Hameln (cal). Auf dem Hochschulinformationstag (HIT) im Weserberglandzentrum wurde dieses Jahr wieder eine Menge geboten - Berufsfindungsworkshops, Vorstellungstraining, Mappenberatung für Designstudiengänge, Bewerbungstraining, Finanzierungs- und Studienberatung. Bei so viel Information herrschte ein großer Andrang auf dem diesjährigen HIT.

Bereits im letzten Jahr war die Veranstaltung so gut besucht, dass die Agentur für Arbeit in diesem Jahr beschloss, zusätzlich zu den Räumlichkeiten des Weserberglandzentrums noch auf die des Theaters zurückzugreifen. Doch den Veranstaltern kommt es nicht nur auf die Quantität, sondern vor allem auf die Qualität des Studien- und Berufstages an. „Für uns ist es vor allem wichtig, das jeder etwas für sich mitnimmt. Nicht nur die Besucherzahlen, sondern eben die Qualität der Veranstaltung“, betont Christina Rasokat, Pressesprecherin, der Bundesagentur für Arbeit.
In diesem Jahr ganz neu auf dem HIT ist das Job-Speed-Daiting, denn bewerben ist für viele Schulabgänger nicht leicht.
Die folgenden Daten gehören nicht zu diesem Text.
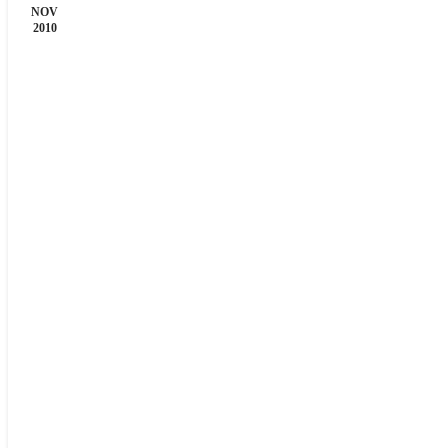
NOV
2010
Mithilfe der kurzen, zwanglosen Gespräche soll ihnen die Angst vor Bewerbungsgesprächen genommen werden. Elf verschiedenen Unternehmen aus der Region standen für den lockeren „Jobflirt“ bereit. Bei den Gesprächen gab es zusätzlich Bewerbungstipps, wichtige Informationen über die Firmen und eine direkte Rückmeldung. „Der Andrang beim Job-Speed-Dating war groß, wir konnten leider nicht alle Anmeldungen annehmen“, sagt Horst-Joachim Schwenke von der Arbeitsagentur. Außerdem wolle die Arbeitsagentur mit dem Dating die regionalen Unternehmen bei Jugendlichen bekannter machen und ihnen zeigen, dass man auch im Weserbergland aussichtsreiche Ausbildungen beginnen kann.
Auch die Mappenberatung war neu auf dem HIT. Hier konnten alle, die sich an Universitäten oder Fachhochschulen für einen Desingstudiengang bewerben wollen, ihre Mappe zur Beurteilung zeigen. Professor Gunnar Spellmeyer von der FH Hannover freute sich über viele Besucher: „Bei meinem Vortrag über das Desingstudium waren 50 bis 60 Schüler anwesend, von denen auch viele ihre Mappe dabei hatten.“ Die Arbeiten seinen alle im guten Mittelfeld gewesen, aber natürlich noch ausbaufähig. „Besonders Zeichnungen müssen bei den Mappen im Vordergrund stehen und die Begeisterung der Bewerber darf nie fehlen“, sagt Spellmeyer.